Originally from New Orleans, Pony Poindexter (1926-1988) played alto and soprano saxophones and a key role in The Fillmore. An influential adherent of Charlie Parker, he gigged at “Jack’s Tavern,” aka ‘Jacks of Sutter’ (founded 1933). Poindexter collaborated with remarkable talents: Billie Holiday, Nat King Cole, T-Bone Walker, Big Joe Turner and the bop vocal trio Lambert, Hendricks and Ross (later, Yolanda Bavan).
Noteworthy artists emerging from the Fillmore include singer Etta James, bluesman Johnny Otis, saxophonist John Handy, bandleader/bassist Vernon Alley, drummer Earl Watkins and Filipina singer “Sugar Pie” DeSanto. Johnnie Ingram his Bass & Rhythm Czars backed Dexter Gordon and “Big Joe” Turner, headlining at “Jack’s Tavern,” the “California Theater Club” and in 1944 the “Subway Nightclub” in North Beach.

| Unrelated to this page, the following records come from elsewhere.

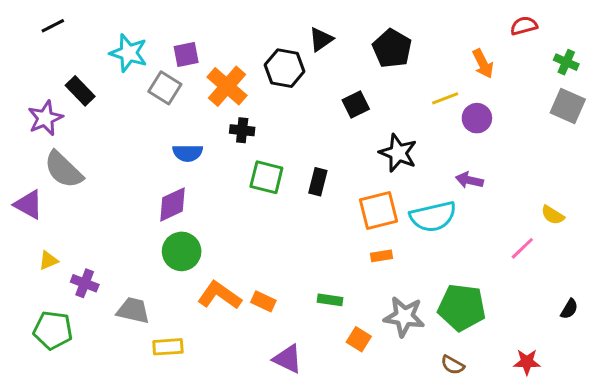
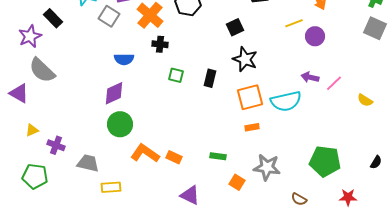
black star: (398, 153) -> (245, 59), moved
green square: (266, 177) -> (176, 75), size x0.7
pink line: (522, 248) -> (334, 83), moved
green pentagon: (462, 307) -> (325, 161), moved

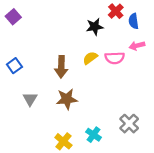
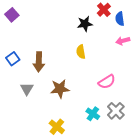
yellow semicircle: (90, 58) -> (81, 52), turned -64
pink semicircle: (115, 58) -> (107, 82), moved, turned -30
brown arrow: (61, 67) -> (39, 62), moved
cyan cross: (93, 135) -> (93, 114), moved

Rhythm & Blues singer, guitarist and songwriter Lowell Fulson (1921-1999) worked several Fillmore gigs. Like many African Americans, the Oklahoma native had been stationed in Oakland during WWII and stayed. Finding success on the national Black-entertainment “chitlin circuit,” one of his early touring bands included a young Ray Charles and saxophonist Stanley Turrentine. In 1960 Elvis Presley took his song “Reconsider Baby” to the top charts.
The “Blue Mirror” was an intimate nightclub hosted by Leola ‘Goldie’ King (1919-2015). Called “Queen of the Fillmore,” she provided a sparkling showcase for Louis Armstrong, Lena Horne, Count Basie, Cab Calloway, Nat King Cole, Dinah Washington and Saunders King, an emerging local Jump Blues musician.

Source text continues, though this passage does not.